Hacker News new | comments | show | ask | jobs | submit login
Faust: Stream Processing for Python (github.com)
205 points by ericliuche 76 days ago | hide | past | web | favorite | 59 comments



> Faust is extremely easy to use [...] Faust only requires Kafka, the rest is just Python

Kafka is still a pretty chunky dependency.

Have you thought about getting this to work with the new streams stuff in Redis? https://brandur.org/redis-streams

Redis is SO MUCH less hassle to get running (in both dev and production) than Kafka.


My name is Ask and I'm the co-creator of this project, along with Vineet.

Yes, we're definitely interested in supporting Redis Streams!

Faust is designed to support different brokers, but Kafka is the only implementation as of now.


Hey, I am a huge user of Apache Flink in personal and work projects. Skimmed through your readme, but still have the following question.

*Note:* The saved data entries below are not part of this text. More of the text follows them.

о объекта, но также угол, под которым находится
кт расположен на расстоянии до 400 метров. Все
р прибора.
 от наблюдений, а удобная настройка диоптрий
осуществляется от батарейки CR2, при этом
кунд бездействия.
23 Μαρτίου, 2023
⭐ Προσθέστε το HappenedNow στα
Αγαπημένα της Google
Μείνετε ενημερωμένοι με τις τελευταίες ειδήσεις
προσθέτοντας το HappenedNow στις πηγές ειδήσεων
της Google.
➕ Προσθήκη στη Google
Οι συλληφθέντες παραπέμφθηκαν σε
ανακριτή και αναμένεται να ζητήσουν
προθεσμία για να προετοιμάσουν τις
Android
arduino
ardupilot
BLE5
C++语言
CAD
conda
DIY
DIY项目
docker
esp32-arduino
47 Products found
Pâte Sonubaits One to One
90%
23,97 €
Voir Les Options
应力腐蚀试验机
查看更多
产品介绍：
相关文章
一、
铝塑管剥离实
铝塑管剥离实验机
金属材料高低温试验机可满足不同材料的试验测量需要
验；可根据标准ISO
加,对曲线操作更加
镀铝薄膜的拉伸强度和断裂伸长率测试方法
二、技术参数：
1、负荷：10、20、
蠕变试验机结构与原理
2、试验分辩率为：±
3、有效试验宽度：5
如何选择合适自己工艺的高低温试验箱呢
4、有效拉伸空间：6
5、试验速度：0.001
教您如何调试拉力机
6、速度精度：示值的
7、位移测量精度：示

What are the advantages of using Faust feature-wise or otherwise? Are you guys planning on having feature parity with Flink (triggers, evictors, process function equivalent, etc.)? I can definitely see its use in having better compatibility with ML/AI env and the other tools in python toolkit. But specifically regarding ML/AI, I can export those things into the JVM usually. And with regards with Flask/Django, I can use scala http4s.

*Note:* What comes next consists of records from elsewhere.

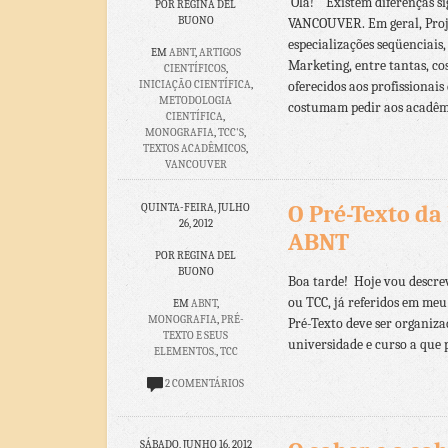
Olá! Existem diferenças sig
POR REGINA DEL
BUONO
VANCOUVER. Em geral, Proje
especializações seqüenciais
EM
ABNT
,
ARTIGOS
Marketing, entre tantas, c
CIENTÍFICOS
,
INICIAÇÃO CIENTÍFICA
,
oferecidos aos profissionai
METODOLOGIA
costumam pedir aos acadêmi
CIENTÍFICA
,
MONOGRAFIA
,
TCC'S
,
TEXTOS ACADÊMICOS
,
VANCOUVER
5 COMENTÁRIOS
O Pré-Texto d
QUINTA-FEIRA, JULHO
26, 2012
ABNT
POR REGINA DEL
BUONO
Boa tarde! Hoje vou descre
ou TCC, já referidos em meu 
EM
ABNT
,
MONOGRAFIA
,
PRÉ-
Pré-Texto deve ser organizad
TEXTO E SEUS
universidade e curso a que p
ELEMENTOS.
,
TCC
2 COMENTÁRIOS
SÁBADO, JUNHO 16, 2012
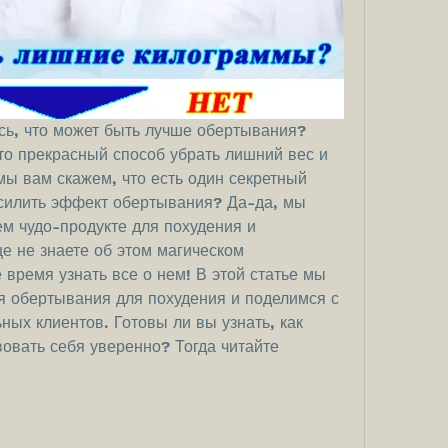
ь, что может быть лучше обертывания? 
то прекрасный способ убрать лишний вес и 
мы вам скажем, что есть один секретный 
силить эффект обертывания? Да-да, мы 
м чудо-продукте для похудения и 
е не знаете об этом магическом 
 время узнать все о нем! В этой статье мы 
 обертывания для похудения и поделимся с 
ых клиентов. Готовы ли вы узнать, как 
овать себя уверенно? Тогда читайте 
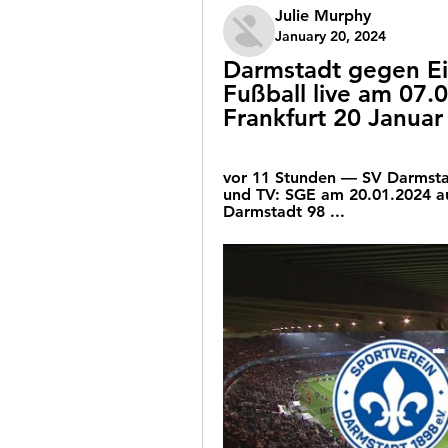
Julie Murphy
January 20, 2024
Darmstadt gegen Ein
Fußball live am 07.0
Frankfurt 20 Janua
vor 11 Stunden — SV Darmstadt
und TV: SGE am 20.01.2024 a
Darmstadt 98 ...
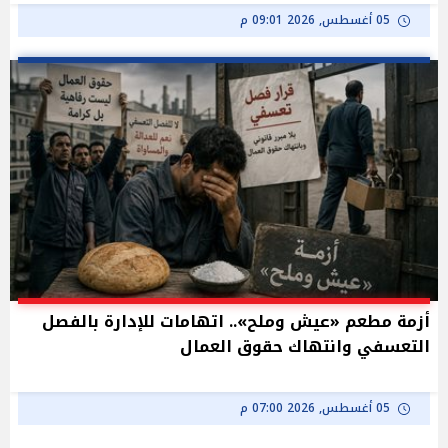
05 أغسطس, 2026 09:01 م
أزمة مطعم «عيش وملح».. اتهامات للإدارة بالفصل
التعسفي وانتهاك حقوق العمال
05 أغسطس, 2026 07:00 م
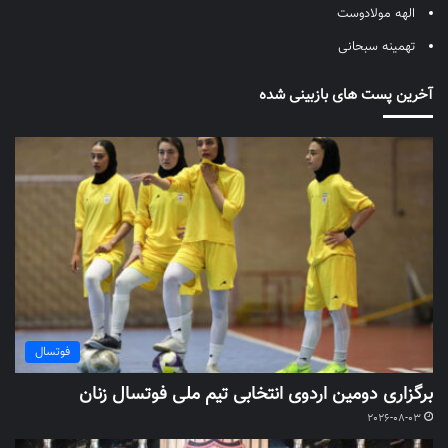
الهه مولادوست
تهمینه سبحانی
آخرین پست های بازبینی شده
فوتسال
برگزاری دومین اردوی انتخابی تیم ملی فوتسال زنان
2026-08-03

Sorry if that seemed like a lot! Trust me very excited about this project!


You are the first Flink user I have come across! Could you briefly explain why it is so compelling over its competitors?


When it comes to batch, I still think Apache Spark and the standard scientific computing stack in Python are king.

But when it comes to streaming, I don't think Spark Structured Streaming was very close, although Spark 2.3.0 might be sufficient for your use cases, and I use spark structured streaming only when I have to deploy spark pipeline/ml.

But, besides the features I listed, I think Flink is just better written for streaming.

For example, defining checkpoints and state management in Flink is so much more expressive and easier to write (and perhaps more performant from what I saw at Flink Forward).

Flink Async is amazing!!!!

The Flink table/sql API is not as nice as Spark SQL for batch right now, but it is getting there.

Flink also seems to perform better than Spark Structured Streaming when you turn on object reusability, at least according to Alibaba and Netflix.

And then, the features I listed are amazing. Evictors and triggers are super helpful. Process Functions let me write custom aggregations without a lot of mental overhead.

Time Characteristics are really nice in Flink.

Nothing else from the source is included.